Ahí está, no sé muy bien qué pasó. Lo cierto es que nuestro cuerpo a veces juega a ser una caja de sorpresas. Es posible que exista un dispositivo corporal que filtre las grandes emociones. Tomemos los sueños, por ejemplo. Yo, en toda mi vida, o sea, en mis 82 años, sólo una media docena de veces tuve lo que se puede llamar un Gran Sueño Perfecto. Sueños increíbles, wagnerianos, con coro de trompetas y bellas doncellas jurando amor eterno. Y cuando uno se despierta y se da cuenta de que sólo fue un sueño, y que las walkirias eran un camelo, te deprimís. Si uno siempre soñara así no podríamos despertar. Debe de haber un Traumdispositif, un dispositivo de los sueños que modere nuestras fantasías nocturnas.
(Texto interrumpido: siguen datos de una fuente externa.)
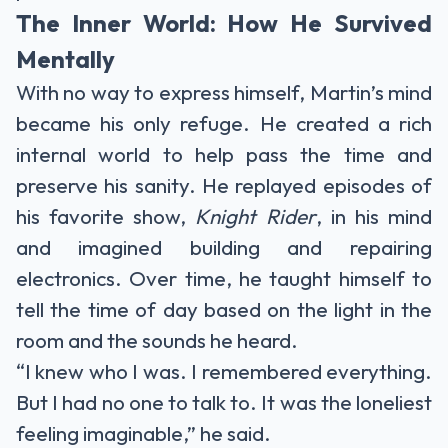
The Inner World: How He Survived
Mentally
With no way to express himself, Martin’s mind
became his only refuge. He created a rich
internal world to help pass the time and
preserve his sanity. He replayed episodes of
his favorite show,
Knight Rider
, in his mind
and imagined building and repairing
electronics. Over time, he taught himself to
tell the time of day based on the light in the
room and the sounds he heard.
“I knew who I was. I remembered everything.
But I had no one to talk to. It was the loneliest
feeling imaginable,” he said.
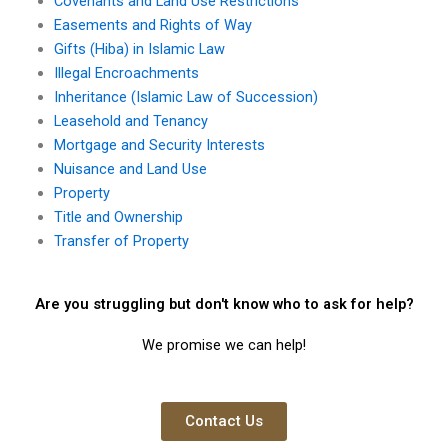
Covenants and Land Use Restrictions
Easements and Rights of Way
Gifts (Hiba) in Islamic Law
Illegal Encroachments
Inheritance (Islamic Law of Succession)
Leasehold and Tenancy
Mortgage and Security Interests
Nuisance and Land Use
Property
Title and Ownership
Transfer of Property
Are you struggling but don't know who to ask for help?
We promise we can help!
Contact Us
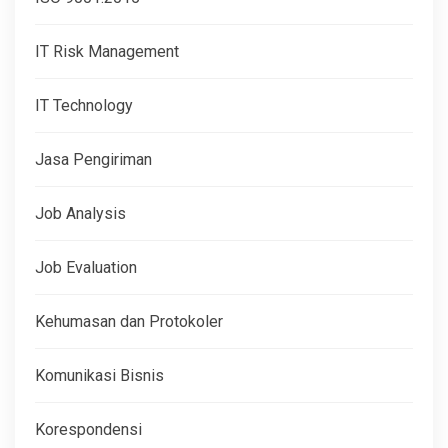
IT Risk Management
IT Technology
Jasa Pengiriman
Job Analysis
Job Evaluation
Kehumasan dan Protokoler
Komunikasi Bisnis
Korespondensi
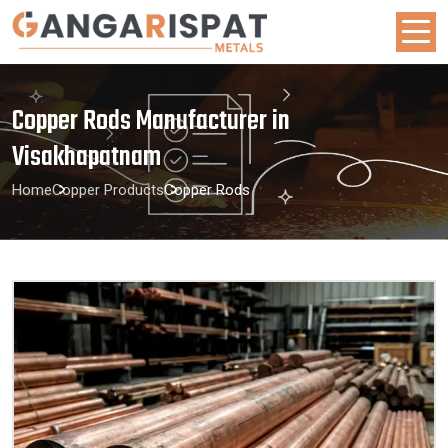
Copper Rods Manufacturer in
Visakhapatnam
Home
Copper Products
Copper Rods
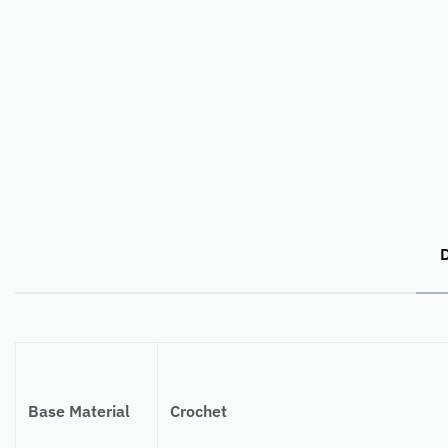
D
Base Material
Crochet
También se puede decir que lo extraordinario no es ordinario.
Varias veces tenté repetir la odisea corporal, pero nunca me aproximé a esa primera vez. ¿Por qué sólo me relajé parcialmente durante todos esos años? Esa pregunta me llevó a escribir La lección de Ondina, donde trabajo el tema de las resistencias corporales. ¿Por qué no nos cuidamos más? El libro intenta definir la noción de salud, tópico opaco para los psicoanalistas y que los epidemiólogos se limitan a tratar como lo negativo de enfermedad, con la supina simplicidad de afirmar que sano es aquel que no está enfermo, idea que no va muy lejos. En ese libro traté de unir salud con felicidad y desarrollé la noción de celebrarse.
Tato Pavlovsky cuenta una historia mía que es sólo parcialmente apócrifa. Resulta que alquilamos juntos un apartamento en los años setenta y Tato cuenta que una tarde, al terminar el expediente, llega y me encuentra metido hasta la nuca en un baño de espuma, tomando un gin tonic con una pajita y leyendo El Gráfico. Cuando me pregunta qué estaba haciendo, le contesté:
–Me estoy celebrando.
Si se quita el baño de espuma y la pajita, la historia es verídica.
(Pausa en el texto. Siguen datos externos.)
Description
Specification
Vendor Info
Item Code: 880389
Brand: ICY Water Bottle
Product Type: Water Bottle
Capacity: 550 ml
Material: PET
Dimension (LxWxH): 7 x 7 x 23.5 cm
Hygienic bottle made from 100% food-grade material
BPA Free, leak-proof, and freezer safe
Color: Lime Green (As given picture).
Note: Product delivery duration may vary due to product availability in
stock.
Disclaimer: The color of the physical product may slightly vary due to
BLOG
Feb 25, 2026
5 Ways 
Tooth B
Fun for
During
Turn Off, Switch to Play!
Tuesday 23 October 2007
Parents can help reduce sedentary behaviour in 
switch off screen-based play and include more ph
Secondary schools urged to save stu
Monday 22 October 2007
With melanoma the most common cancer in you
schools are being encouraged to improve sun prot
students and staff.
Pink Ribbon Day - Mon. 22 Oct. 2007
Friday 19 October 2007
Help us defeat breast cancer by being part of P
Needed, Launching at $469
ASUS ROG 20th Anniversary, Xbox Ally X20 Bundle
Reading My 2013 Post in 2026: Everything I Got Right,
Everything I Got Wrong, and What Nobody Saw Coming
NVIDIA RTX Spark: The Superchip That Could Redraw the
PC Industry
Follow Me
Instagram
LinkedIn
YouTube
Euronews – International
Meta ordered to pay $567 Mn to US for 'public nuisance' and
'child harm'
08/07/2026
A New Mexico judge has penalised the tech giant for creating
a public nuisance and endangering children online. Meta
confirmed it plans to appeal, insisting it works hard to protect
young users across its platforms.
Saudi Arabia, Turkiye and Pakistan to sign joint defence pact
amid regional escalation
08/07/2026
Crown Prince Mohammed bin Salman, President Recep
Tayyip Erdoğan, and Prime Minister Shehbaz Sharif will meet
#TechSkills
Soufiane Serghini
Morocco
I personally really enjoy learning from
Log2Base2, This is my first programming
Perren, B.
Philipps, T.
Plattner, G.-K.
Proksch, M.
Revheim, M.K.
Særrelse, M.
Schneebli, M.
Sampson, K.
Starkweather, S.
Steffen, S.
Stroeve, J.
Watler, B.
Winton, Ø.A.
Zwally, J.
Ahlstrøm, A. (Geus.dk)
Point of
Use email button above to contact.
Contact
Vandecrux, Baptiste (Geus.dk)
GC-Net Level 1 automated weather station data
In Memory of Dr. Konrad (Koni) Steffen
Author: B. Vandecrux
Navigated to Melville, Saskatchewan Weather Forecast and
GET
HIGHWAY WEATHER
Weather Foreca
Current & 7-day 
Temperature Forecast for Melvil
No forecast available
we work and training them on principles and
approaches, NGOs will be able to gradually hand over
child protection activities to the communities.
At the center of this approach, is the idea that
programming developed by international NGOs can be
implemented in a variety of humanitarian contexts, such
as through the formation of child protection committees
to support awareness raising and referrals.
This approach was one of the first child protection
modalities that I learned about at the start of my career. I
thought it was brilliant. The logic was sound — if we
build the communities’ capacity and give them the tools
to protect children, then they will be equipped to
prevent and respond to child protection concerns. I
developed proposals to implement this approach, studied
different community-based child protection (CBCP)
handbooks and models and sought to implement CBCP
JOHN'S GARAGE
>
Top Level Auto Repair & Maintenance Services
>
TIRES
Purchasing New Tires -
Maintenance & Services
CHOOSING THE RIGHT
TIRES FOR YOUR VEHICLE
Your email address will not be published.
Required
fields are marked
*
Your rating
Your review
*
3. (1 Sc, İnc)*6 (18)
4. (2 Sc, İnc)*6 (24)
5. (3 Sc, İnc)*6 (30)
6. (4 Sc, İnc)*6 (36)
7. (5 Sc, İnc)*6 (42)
Pero la “pajita” viene al caso.
En Esalen, famoso psico-spa de California, cierto día le doy un masaje a una señora mayor, frisando los setenta, hermosa en una tercera edad plateada, que me cuenta la siguiente historia: por consejo de una counselor en una clínica sexual, ella todos los viernes vuelve más temprano del trabajo y compra una bandeja de sushi en el restorán japonés de la esquina. En casa, se da un sauna demorado, quema incienso, coloca el Concierto de Colonia de Jarrett, y cena a la luz de tres velas con sake y uasave. Luego sobre una sábana de lino se hace una “pajita” tomándose todo el tiempo de un viernes promisor.
Eso da una idea de lo que es celebrarse.